All that should be output is the block of lines below from the line with "O yüzden benden matematik profesörü olmam" to the line with "Konya’lı karakteri ile", both included, exactly as written.

(Extracted page text data)
━━━━━━━━━━
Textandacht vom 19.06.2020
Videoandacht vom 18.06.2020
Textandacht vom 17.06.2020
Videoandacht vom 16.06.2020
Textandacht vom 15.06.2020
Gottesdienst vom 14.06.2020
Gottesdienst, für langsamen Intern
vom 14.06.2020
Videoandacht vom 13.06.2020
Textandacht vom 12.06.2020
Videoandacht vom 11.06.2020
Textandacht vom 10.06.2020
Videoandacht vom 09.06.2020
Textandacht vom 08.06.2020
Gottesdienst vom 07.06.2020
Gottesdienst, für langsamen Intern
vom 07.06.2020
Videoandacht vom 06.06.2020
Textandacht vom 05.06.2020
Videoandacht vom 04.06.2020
━━━━━━━━━━
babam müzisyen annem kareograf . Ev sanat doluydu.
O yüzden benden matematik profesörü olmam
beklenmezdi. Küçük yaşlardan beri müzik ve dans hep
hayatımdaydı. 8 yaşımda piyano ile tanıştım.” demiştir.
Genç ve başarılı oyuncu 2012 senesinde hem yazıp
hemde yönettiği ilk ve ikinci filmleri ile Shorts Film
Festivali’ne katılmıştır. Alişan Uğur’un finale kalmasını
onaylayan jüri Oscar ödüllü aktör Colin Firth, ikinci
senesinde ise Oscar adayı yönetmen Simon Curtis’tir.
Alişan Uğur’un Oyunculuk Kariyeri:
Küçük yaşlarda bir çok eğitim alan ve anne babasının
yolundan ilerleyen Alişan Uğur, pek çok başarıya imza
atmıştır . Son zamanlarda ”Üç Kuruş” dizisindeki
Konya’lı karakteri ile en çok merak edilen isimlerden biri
━━━━━━━━━━
EXERCISE RESPONSE:
O yüzden benden matematik profesörü olmam
beklenmezdi. Küçük yaşlardan beri müzik ve dans hep
hayatımdaydı. 8 yaşımda piyano ile tanıştım.” demiştir.
Genç ve başarılı oyuncu 2012 senesinde hem yazıp
hemde yönettiği ilk ve ikinci filmleri ile Shorts Film
Festivali’ne katılmıştır. Alişan Uğur’un finale kalmasını
onaylayan jüri Oscar ödüllü aktör Colin Firth, ikinci
senesinde ise Oscar adayı yönetmen Simon Curtis’tir.
Alişan Uğur’un Oyunculuk Kariyeri:
Küçük yaşlarda bir çok eğitim alan ve anne babasının
yolundan ilerleyen Alişan Uğur, pek çok başarıya imza
atmıştır . Son zamanlarda ”Üç Kuruş” dizisindeki
Konya’lı karakteri ile en çok merak edilen isimlerden biri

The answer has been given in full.